Grandir ensemble « Laïcité, religions, éducation » est un fonds de dotation (Système qui se situe
entre association et fondation). Pour créer une fondation, il faut au minimum 1 Million d’€. Le fonds
de dotation est donc plus léger.
Kawaa grandir ensemble est un dispositif pour favoriser les rencontres conviviales de dialogue inter-
convictionnel. Rencontre entre humains et non entre représentants d’une religion.
2- Présentation du formateur
Eric Vinson [email protected] est le responsable scientifique d’Enquête, spécialiste du fait religieux
et de la laïcité.
En France, le mot laïcité est associé au mot religion. Il peut être un rempart pour certains afin de ne
pas prendre en compte les religions.
Il faut prendre en compte la diversité des faits religieux. En ce moment, on est obsédé par l’islam
mais de façon disproportionnée. Il y a un enjeu de trouver la juste mesure pour mettre cette
question à sa juste place. Il est indispensable d’aborder cette question dans une approche
systémique, en reliant les différentes disciplines concernées.
Constitution de 1958 : Démocratique, indivisible, sociale et laïque. Ces quatre éléments sont
indissociables.
Eric Vinson se dit « religiologue », avec une approche spécifique scientifique. Le religieux ne peut se
séparer du reste mais on ne peut pas le fondre dans le reste. Avoir les meilleurs outils intellectuels
pour comprendre les religions est important. Le religieux oblige à sortir des tranches, des domaines
de compétences, pour aller voir ce qui va rassembler (religare = relier) pour qu’il y ait harmonie. La
religion touche à toutes les disciplines => économie/géopolitique/histoire des arts…
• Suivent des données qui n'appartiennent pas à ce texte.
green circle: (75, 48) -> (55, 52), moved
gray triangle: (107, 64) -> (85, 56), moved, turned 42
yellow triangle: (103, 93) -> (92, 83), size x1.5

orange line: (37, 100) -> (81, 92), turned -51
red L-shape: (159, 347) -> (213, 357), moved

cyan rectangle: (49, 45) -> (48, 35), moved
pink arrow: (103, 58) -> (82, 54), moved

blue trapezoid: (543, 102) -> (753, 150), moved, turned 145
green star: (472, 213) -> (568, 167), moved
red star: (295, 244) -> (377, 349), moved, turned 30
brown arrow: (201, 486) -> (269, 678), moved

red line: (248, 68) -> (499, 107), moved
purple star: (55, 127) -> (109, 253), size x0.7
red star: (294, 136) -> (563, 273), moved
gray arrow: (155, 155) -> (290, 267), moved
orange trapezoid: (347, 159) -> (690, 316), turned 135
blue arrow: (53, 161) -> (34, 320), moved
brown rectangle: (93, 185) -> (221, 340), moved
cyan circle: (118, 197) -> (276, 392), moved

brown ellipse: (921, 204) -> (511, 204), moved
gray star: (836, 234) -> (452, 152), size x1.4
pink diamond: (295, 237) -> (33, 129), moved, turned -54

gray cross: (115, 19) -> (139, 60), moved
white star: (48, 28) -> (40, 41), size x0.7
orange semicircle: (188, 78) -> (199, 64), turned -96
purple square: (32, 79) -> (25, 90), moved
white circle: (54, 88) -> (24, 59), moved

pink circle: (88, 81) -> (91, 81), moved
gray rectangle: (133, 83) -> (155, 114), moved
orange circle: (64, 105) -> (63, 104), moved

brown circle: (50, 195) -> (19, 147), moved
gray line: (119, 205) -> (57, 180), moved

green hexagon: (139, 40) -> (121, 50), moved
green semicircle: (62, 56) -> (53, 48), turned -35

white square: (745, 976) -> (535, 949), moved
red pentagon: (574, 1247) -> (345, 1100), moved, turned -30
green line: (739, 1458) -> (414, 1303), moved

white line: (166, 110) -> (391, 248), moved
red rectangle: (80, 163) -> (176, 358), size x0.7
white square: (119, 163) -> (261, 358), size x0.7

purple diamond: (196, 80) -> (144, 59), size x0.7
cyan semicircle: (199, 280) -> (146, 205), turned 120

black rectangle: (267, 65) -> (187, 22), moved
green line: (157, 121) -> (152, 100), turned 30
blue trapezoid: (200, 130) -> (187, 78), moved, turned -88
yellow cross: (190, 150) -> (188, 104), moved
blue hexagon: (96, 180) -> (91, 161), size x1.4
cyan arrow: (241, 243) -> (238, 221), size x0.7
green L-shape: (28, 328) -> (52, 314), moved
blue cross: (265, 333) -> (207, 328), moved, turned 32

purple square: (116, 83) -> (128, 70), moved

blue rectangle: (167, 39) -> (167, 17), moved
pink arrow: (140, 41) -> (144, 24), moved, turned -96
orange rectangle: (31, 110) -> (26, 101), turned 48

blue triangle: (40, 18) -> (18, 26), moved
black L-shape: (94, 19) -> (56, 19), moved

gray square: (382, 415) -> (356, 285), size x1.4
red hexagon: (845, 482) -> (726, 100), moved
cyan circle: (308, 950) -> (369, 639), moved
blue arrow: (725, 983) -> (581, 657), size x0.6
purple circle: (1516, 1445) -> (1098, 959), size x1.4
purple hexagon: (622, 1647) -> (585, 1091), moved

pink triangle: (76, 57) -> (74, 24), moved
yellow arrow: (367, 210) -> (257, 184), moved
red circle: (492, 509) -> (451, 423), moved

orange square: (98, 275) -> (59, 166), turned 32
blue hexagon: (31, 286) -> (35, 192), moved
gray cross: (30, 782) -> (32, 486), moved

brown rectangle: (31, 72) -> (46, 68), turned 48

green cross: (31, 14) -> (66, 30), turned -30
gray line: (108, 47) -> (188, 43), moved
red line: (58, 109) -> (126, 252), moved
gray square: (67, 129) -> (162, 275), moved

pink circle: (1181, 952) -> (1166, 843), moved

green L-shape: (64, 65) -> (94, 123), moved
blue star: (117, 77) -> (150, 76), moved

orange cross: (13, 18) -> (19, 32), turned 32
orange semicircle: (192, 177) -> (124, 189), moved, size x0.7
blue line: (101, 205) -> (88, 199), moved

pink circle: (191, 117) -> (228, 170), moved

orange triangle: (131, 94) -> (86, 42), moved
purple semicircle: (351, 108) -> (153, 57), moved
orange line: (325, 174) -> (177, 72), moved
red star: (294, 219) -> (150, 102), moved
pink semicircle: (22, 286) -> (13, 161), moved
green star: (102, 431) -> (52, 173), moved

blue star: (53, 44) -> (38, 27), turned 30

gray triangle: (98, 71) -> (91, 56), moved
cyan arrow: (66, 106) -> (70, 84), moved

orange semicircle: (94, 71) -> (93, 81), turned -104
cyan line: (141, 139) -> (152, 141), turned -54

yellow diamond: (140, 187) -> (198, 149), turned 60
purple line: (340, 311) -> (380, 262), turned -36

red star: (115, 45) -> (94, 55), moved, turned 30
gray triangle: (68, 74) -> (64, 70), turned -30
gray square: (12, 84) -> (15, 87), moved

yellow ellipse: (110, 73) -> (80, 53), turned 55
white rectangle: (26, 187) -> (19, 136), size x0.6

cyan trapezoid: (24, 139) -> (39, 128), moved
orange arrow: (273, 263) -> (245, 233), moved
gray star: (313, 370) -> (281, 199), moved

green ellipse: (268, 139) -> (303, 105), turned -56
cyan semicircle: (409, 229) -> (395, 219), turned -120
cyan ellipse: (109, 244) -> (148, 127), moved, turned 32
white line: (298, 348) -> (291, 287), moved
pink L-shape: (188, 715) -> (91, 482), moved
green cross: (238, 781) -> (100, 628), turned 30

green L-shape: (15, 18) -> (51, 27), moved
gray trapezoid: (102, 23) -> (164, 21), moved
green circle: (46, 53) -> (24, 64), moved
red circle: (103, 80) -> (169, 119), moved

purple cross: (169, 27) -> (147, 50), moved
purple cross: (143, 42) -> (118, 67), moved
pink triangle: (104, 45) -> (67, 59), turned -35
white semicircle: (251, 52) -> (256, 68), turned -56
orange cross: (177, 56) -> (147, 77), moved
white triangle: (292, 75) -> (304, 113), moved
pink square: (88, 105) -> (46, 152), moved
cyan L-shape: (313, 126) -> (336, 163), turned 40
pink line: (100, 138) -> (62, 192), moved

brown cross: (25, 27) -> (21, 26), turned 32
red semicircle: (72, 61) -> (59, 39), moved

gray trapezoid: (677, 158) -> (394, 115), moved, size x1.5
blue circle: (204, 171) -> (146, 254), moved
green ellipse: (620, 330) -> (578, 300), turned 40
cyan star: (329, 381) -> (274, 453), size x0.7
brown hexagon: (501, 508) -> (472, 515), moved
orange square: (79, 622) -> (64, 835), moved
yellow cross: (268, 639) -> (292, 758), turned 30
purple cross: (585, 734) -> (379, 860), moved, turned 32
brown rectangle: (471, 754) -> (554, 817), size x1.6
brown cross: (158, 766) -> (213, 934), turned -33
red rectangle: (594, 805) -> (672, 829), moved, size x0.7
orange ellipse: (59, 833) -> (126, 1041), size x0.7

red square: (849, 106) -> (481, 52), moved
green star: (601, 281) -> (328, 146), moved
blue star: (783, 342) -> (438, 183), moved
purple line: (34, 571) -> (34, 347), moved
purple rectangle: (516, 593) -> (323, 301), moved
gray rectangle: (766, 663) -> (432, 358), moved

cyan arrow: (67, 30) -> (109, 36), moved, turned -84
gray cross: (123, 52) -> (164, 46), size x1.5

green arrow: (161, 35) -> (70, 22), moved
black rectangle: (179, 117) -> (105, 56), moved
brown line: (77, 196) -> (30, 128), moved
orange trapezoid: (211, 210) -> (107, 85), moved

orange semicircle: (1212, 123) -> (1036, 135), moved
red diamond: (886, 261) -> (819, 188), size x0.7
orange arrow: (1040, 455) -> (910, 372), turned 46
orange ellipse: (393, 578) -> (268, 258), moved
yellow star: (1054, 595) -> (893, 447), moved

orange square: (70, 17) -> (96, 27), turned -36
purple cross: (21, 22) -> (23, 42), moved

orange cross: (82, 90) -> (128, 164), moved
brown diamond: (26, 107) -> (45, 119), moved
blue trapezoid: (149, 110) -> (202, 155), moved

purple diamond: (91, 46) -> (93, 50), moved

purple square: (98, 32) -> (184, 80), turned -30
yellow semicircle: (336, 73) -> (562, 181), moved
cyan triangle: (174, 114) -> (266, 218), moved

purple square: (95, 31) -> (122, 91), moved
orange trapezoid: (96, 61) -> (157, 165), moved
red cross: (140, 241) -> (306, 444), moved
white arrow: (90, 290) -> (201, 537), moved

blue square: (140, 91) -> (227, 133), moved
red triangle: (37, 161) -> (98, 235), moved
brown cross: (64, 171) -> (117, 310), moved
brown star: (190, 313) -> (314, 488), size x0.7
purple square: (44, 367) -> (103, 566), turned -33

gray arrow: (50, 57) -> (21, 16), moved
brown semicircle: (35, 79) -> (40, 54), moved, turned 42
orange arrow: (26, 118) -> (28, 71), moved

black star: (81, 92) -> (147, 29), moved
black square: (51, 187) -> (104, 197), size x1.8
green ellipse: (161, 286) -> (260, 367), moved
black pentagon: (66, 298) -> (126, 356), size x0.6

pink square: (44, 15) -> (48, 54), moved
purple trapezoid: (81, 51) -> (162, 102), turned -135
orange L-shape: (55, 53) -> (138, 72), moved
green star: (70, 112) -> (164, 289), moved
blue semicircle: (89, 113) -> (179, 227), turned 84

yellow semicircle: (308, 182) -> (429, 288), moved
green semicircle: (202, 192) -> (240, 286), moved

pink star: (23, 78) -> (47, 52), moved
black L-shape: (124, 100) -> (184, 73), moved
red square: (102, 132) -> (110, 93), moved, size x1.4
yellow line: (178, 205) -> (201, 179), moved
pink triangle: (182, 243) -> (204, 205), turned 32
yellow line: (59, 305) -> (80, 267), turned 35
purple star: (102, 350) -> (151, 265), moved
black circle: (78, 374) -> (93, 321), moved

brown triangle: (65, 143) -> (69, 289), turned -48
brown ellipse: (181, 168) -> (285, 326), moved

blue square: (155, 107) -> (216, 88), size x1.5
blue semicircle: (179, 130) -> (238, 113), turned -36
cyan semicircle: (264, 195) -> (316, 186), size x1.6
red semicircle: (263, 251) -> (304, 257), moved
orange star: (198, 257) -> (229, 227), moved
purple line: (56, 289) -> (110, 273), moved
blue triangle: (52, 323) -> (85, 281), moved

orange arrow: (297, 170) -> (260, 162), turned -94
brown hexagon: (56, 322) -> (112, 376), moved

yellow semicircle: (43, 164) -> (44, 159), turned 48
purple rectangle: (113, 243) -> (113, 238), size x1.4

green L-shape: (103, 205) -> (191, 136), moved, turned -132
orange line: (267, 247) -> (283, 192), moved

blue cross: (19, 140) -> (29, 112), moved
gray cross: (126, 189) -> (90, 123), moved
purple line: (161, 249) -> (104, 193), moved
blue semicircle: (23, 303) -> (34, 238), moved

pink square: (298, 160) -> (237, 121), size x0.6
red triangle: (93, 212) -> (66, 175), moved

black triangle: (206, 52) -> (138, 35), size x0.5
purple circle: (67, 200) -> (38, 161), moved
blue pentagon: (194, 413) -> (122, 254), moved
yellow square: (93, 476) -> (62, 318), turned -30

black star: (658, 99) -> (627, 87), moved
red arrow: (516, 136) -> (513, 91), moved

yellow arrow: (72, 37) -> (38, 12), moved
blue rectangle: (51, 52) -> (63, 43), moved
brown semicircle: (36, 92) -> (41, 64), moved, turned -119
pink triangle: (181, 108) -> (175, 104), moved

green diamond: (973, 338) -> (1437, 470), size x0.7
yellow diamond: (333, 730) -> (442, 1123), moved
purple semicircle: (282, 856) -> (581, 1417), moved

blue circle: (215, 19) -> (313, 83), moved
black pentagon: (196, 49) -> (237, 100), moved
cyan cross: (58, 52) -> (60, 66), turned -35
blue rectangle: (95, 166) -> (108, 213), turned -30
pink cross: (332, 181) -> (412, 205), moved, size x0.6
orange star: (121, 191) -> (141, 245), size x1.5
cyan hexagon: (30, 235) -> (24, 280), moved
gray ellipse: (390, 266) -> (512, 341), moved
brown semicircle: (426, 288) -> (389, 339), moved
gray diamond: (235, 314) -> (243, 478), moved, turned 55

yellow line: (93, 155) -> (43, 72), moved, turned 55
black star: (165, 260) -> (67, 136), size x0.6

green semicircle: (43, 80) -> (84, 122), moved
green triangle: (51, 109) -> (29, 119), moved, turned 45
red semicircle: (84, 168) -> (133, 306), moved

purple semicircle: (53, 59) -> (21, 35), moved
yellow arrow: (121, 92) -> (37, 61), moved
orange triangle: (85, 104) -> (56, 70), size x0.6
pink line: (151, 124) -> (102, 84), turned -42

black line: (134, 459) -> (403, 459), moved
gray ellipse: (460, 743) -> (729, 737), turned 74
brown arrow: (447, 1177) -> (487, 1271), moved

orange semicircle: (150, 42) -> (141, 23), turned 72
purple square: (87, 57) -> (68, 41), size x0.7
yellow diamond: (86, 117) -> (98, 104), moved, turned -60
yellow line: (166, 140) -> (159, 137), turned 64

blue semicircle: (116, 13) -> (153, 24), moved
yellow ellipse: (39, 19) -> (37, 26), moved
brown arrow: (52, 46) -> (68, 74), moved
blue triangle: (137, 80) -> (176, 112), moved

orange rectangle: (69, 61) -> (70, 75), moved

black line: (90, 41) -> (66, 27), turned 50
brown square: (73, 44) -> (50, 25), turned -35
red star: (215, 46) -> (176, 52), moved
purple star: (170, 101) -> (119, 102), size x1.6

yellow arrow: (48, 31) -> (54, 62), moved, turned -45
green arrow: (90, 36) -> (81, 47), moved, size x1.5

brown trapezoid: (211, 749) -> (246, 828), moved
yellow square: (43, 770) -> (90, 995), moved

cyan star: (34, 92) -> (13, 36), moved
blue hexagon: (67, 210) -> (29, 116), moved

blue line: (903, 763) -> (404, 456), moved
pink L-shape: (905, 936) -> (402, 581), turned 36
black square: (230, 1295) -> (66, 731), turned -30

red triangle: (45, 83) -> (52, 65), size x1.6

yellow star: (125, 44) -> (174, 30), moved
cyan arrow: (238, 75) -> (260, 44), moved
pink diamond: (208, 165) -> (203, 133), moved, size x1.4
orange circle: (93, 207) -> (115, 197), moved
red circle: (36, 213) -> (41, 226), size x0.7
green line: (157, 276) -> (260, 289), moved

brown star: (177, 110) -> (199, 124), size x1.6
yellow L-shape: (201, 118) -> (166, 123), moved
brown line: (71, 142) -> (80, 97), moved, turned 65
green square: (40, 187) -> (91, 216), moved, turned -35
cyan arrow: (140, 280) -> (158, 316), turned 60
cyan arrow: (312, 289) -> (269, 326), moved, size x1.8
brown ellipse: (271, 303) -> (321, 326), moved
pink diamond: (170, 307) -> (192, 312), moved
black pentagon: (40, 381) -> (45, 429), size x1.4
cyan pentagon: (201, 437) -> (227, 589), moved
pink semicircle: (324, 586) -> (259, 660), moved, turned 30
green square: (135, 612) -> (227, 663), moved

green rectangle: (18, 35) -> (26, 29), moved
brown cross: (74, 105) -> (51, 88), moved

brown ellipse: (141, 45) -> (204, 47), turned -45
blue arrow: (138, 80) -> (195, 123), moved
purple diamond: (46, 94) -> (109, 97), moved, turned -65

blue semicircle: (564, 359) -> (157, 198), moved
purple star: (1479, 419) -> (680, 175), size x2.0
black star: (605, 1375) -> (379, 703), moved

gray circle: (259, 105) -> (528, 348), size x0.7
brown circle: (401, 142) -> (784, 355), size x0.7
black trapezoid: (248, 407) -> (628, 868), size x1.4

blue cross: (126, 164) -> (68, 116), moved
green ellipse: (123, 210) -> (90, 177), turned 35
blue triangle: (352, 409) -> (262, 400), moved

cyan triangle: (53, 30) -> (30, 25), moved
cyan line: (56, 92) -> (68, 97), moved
L’intérêt pour la religion mène à une réflexion sur la laïcité. Historiquement, elle est seconde. Elle est
régulation démocratique du fait religieux. En France, elle est même régulation républicaine. France
= démocratie particulière empreinte de république « à la française ».
Avant la religion était centrale. Nous vivons aujourd’hui dans des sociétés modernes sécularisées.
Depuis les années 50, le nombre de prêtes diminue. Il ya a moins de vocations. La société évolue ainsi
et c’est la sécularisation. Quelles sont les fonctions qui étaient occupées avant par les religions et qui
ne sont pas prises en charge aujourd’hui ?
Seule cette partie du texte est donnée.